On Arthur Sze
While Australia continues to dither about the establishment of a poet laureate for this land of many poetries, the United States——in the midst of a growing demonstration of what happens politically when the kinds of truth poetry speaks and the kind of values it speaks for are trashed and disparaged——has managed to find one of the great living poets, Arthur Sze, and appoint him its twenty-fifth poet laureate. I’m glad for Arthur, whom I have spent some time with in China, and whose work I admire, and I am glad for the States and the world, that such a humble, kind, fastidious man will be for the next two years one of the champions of the quiet revolution that poetry is. The poet laureate in the US is officially a consultant of the Library of Congress, and the executive branch has no influence, formally, over the appointment. So, well done to the library and to congress for this decision that so manifestly practises the independence of mind, the openness of heart, the courage that are being tested in the US and the world right now.

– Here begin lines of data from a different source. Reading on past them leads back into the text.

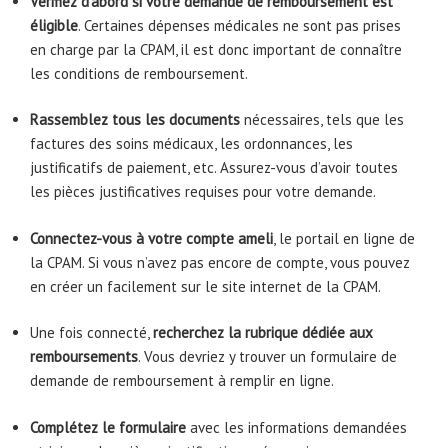
Vérifiez d’abord si votre demande de remboursement est
éligible
. Certaines dépenses médicales ne sont pas prises
en charge par la CPAM, il est donc important de connaître
les conditions de remboursement.
Rassemblez tous les documents
nécessaires, tels que les
factures des soins médicaux, les ordonnances, les
justificatifs de paiement, etc. Assurez-vous d’avoir toutes
les pièces justificatives requises pour votre demande.
Connectez-vous à votre compte ameli
, le portail en ligne de
la CPAM. Si vous n’avez pas encore de compte, vous pouvez
en créer un facilement sur le site internet de la CPAM.
Une fois connecté,
recherchez la rubrique dédiée aux
remboursements
. Vous devriez y trouver un formulaire de
demande de remboursement à remplir en ligne.
Complétez le formulaire
avec les informations demandées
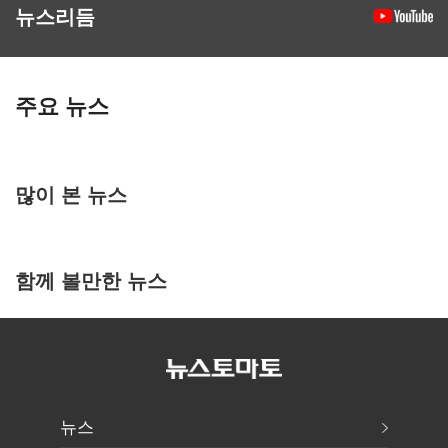
뉴스리듬
주요 뉴스
많이 본 뉴스
함께 볼만한 뉴스
뉴스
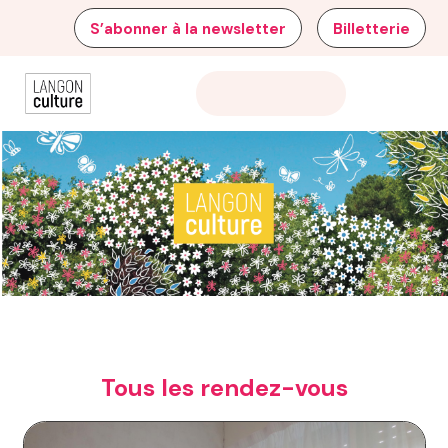
S’abonner à la newsletter
Billetterie
Tous les rendez-vous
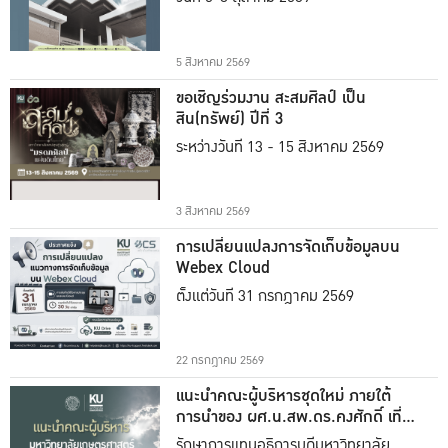
5 สิงหาคม 2569
ขอเชิญร่วมงาน สะสมศิลป์ เป็น
สิน(ทรัพย์) ปีที่ 3
ระหว่างวันที่ 13 - 15 สิงหาคม 2569
3 สิงหาคม 2569
การเปลี่ยนแปลงการจัดเก็บข้อมูลบน
Webex Cloud
ตั้งแต่วันที่ 31 กรกฎาคม 2569
22 กรกฎาคม 2569
แนะนำคณะผู้บริหารชุดใหม่ ภายใต้
การนำของ ผศ.น.สพ.ดร.คงศักดิ์ เที่ยง
ธรรม
รักษาการแทนอธิการบดีมหาวิทยาลัย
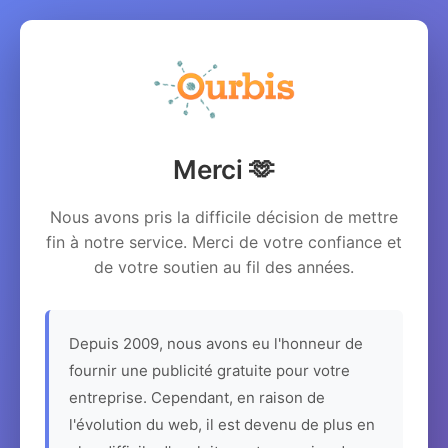
Merci 🫶
Nous avons pris la difficile décision de mettre
fin à notre service. Merci de votre confiance et
de votre soutien au fil des années.
Depuis 2009, nous avons eu l'honneur de
fournir une publicité gratuite pour votre
entreprise. Cependant, en raison de
l'évolution du web, il est devenu de plus en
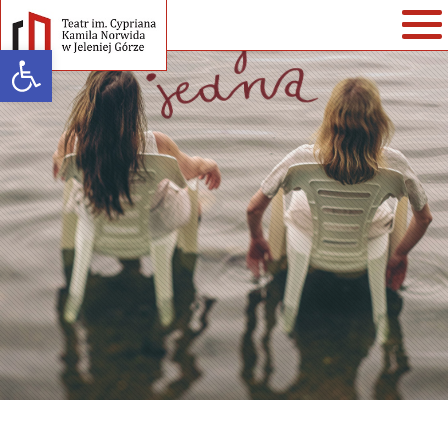
Open toolbar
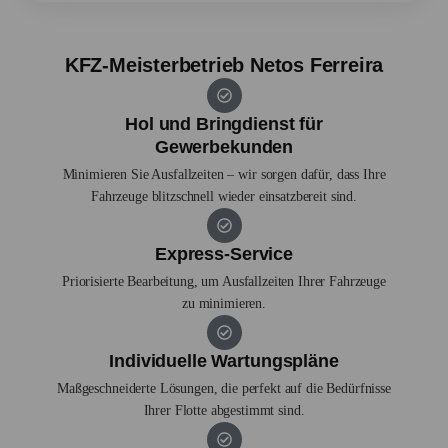
KFZ-Meisterbetrieb Netos Ferreira
Hol und Bringdienst für
Gewerbekunden
Minimieren Sie Ausfallzeiten – wir sorgen dafür, dass Ihre
Fahrzeuge blitzschnell wieder einsatzbereit sind.
Express-Service
Priorisierte Bearbeitung, um Ausfallzeiten Ihrer Fahrzeuge
zu minimieren.
Individuelle Wartungspläne
Maßgeschneiderte Lösungen, die perfekt auf die Bedürfnisse
Ihrer Flotte abgestimmt sind.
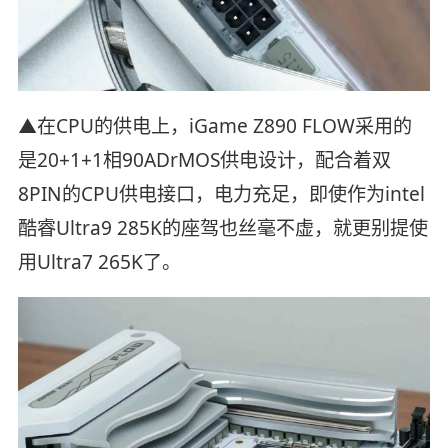
▲在CPU的供电上，iGame Z890 FLOW采用的
是20+1+1相90ADrMOS供电设计，配合着双
8PIN的CPU供电接口，电力充足，即使作为intel
酷睿Ultra9 285K的座驾也丝毫不虚，就更别提使
用Ultra7 265K了。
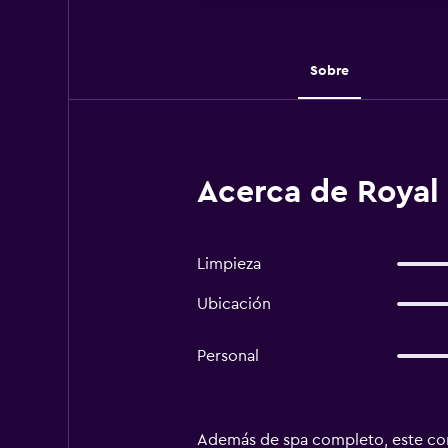
Sobre
Acerca de Royal 
Limpieza
Ubicación
Personal
Además de spa completo, este compl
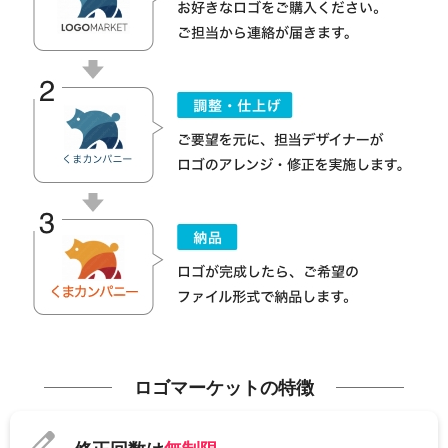
ロゴマーケットの特徴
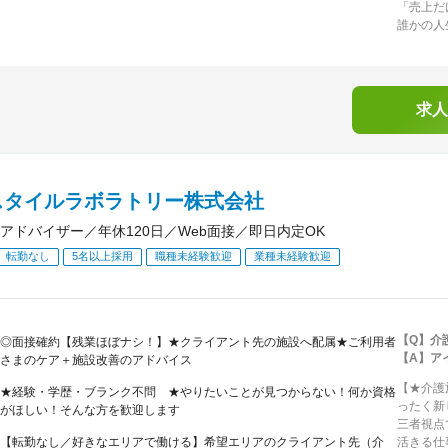
「売上だ
誰かの人
求人
スタイルラボラトリー株式会社
アドバイザー／年休120日／Web面接／即日内定OK
転勤なし
5名以上採用
職種未経験歓迎
業種未経験歓迎
【Q】介
◎面接確約【残業ほぼナシ！】★クライアント先の施設へ配属★ご利用者
【A】ア
さまのケア＋施設改善のアドバイス
【★介護
★経験・学歴・ブランク不問 ★やりたいことが見つからない！何か資格
ったく新
がほしい！そんな方を歓迎します
三者視点
【転勤なし／好きなエリアで働ける】希望エリアのクライアント先（介
活きる仕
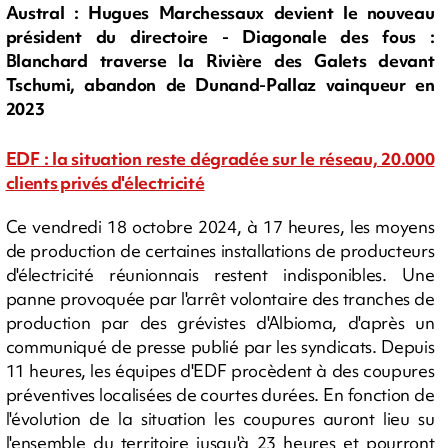
Austral : Hugues Marchessaux devient le nouveau
président du directoire - Diagonale des fous :
Blanchard traverse la Rivière des Galets devant
Tschumi, abandon de Dunand-Pallaz vainqueur en
2023
EDF : la situation reste dégradée sur le réseau, 20.000
clients privés d'électricité
Ce vendredi 18 octobre 2024, à 17 heures, les moyens
de production de certaines installations de producteurs
d'électricité réunionnais restent indisponibles. Une
panne provoquée par l'arrêt volontaire des tranches de
production par des grévistes d'Albioma, d'après un
communiqué de presse publié par les syndicats. Depuis
11 heures, les équipes d'EDF procèdent à des coupures
préventives localisées de courtes durées. En fonction de
l'évolution de la situation les coupures auront lieu su
l'ensemble du territoire jusqu'à 23 heures et pourront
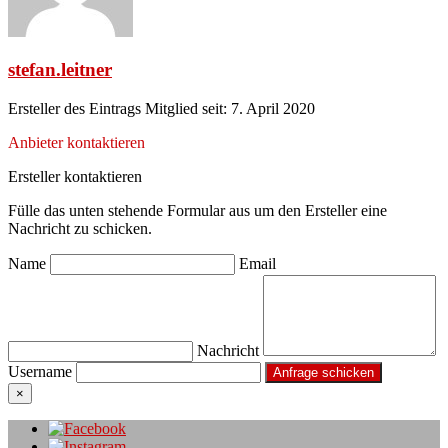
stefan.leitner
Ersteller des Eintrags
Mitglied seit: 7. April 2020
Anbieter kontaktieren
Ersteller kontaktieren
Fülle das unten stehende Formular aus um den Ersteller eine
Nachricht zu schicken.
Name
Email
Nachricht
Username
×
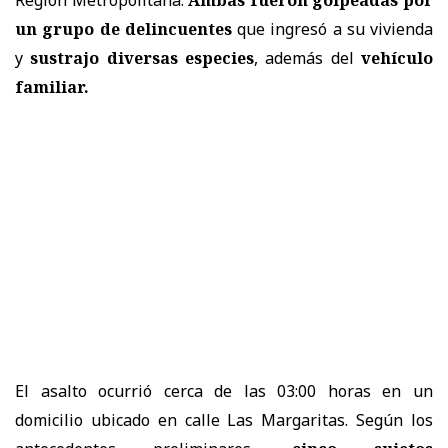
un grupo de delincuentes
que ingresó a su vivienda
y
sustrajo diversas especies
, además del
vehículo
familiar.
El asalto ocurrió cerca de las 03:00 horas en un
domicilio ubicado en calle Las Margaritas. Según los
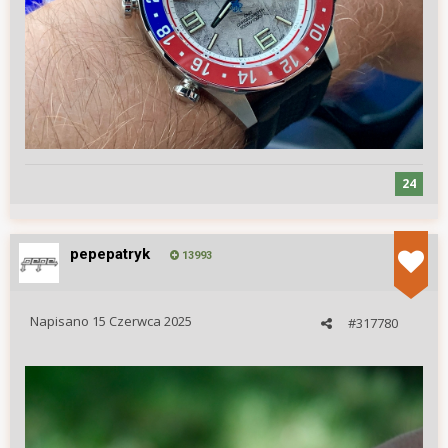
24
pepepatryk
13993
Napisano
15 Czerwca 2025
#317780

Arthur, born in New York to parents who’d immigrated from China, is known to most of us through his poetry and his accomplishments as an elder in this literature. He’s published twelve, I think, volumes of poetry and a recent selection of his prose on the craft. He served from 2012 to 2017 as chancellor of the American Academy of Poetry.

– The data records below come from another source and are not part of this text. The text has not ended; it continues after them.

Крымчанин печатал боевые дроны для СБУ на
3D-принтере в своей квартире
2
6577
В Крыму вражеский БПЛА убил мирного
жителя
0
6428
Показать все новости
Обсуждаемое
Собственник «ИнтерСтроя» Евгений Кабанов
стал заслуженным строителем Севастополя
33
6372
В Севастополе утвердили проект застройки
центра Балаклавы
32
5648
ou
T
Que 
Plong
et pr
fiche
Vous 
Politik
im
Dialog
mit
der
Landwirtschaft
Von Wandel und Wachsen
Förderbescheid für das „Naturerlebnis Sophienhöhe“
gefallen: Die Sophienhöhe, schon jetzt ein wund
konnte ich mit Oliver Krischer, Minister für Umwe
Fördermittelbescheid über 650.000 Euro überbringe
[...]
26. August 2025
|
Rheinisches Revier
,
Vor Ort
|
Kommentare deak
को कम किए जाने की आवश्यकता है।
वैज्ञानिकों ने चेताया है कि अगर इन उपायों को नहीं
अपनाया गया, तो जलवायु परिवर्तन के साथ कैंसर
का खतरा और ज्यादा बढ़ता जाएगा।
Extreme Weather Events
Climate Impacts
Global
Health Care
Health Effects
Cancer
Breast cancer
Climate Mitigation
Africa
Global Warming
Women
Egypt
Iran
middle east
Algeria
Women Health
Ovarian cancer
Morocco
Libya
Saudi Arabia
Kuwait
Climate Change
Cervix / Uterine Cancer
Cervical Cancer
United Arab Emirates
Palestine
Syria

The role of the laureate is to promote poetry, its writing and reading and value, during what is mostly a two-year term. Arthur has let us know he’s concentrating during his tenure, on translation of poetry from many languages. Such a selfless and democratising mission. Which I share with him. Think how much poorer each of our minds and imaginations and morals would be already, notwithstanding the glory of poetry in our mother tongue, if poets and scholars had not dedicated themselves to bringing the poetries of other languages to us in our own.

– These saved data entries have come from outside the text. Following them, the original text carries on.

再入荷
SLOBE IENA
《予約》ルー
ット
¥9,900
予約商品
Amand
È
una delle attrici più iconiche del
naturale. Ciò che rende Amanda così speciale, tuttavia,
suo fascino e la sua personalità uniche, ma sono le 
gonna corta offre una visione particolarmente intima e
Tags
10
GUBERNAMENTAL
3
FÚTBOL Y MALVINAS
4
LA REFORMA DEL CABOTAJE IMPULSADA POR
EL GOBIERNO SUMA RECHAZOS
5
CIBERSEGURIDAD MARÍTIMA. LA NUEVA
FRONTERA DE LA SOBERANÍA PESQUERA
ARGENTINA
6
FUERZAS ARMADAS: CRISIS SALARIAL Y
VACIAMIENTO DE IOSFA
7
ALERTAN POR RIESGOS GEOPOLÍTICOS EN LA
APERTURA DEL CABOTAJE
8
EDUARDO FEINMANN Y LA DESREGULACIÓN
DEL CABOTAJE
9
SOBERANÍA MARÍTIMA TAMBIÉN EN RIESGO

I have many memories of meeting and travelling with Arthur (along with Carol Moldaw, fellow poet, and Arthur’s wife) in China in 2023. The first is of being introduced to him in a hotel lobby in Xining, in Qinghai Province and trying not to betray my star-struckness, only to find that all his conversation wanted to be about me and a new translation of my work into Chinese (his mother’s tongue but not his mother tongue). His energy is very gathered and his way humble but clear. Another memory is of hearing him speak so simply and succinctly, unlike some of the other scholars and poets from around the world, to the theme of “the first duty of the poet is to return home.” His dignity, humility and grace in the home of Jidi Majia, our host, an Yi man, and one of China’s foremost poets, encouraged me to contend somewhat with Jidi’s premise and to suggest “The first duty of the poet is to use one’s writing to see justice done to life as it is lived, to carry on traditions of life-affirming witness and wakefulness, and to return with one’s poems the gift of one’s own life.”
Then on a fast train through the muntains and across the many rivers of Sichuan, from Chengdu to Xichang, this memory. I am reading Arthur’s book Sight Lines, which he has signed for me, as ancient China streams past. In the seat in front, Arthur Sze rises to reach into the overhead lockers for an oranges for him and Carol. “Oh,” he says, seeing me looking up, “I have been reading your book” and he names a couple of poems and he quotes a line of mine back at me. And I hold up his book and quote a line of that to him, and he nods, pleased: Arthur Sze, chancellor emeritus of the Academy of American Poets, soon to be (as it happens) the twenty-fifth poet laureate of the United States, standing there on his seat, holding on to the overhead luggage bays with one hand, and smiling with oranges in his free hand, while the landscapes of his parents’ homeland tear past, smudged like a photograph taken in haste.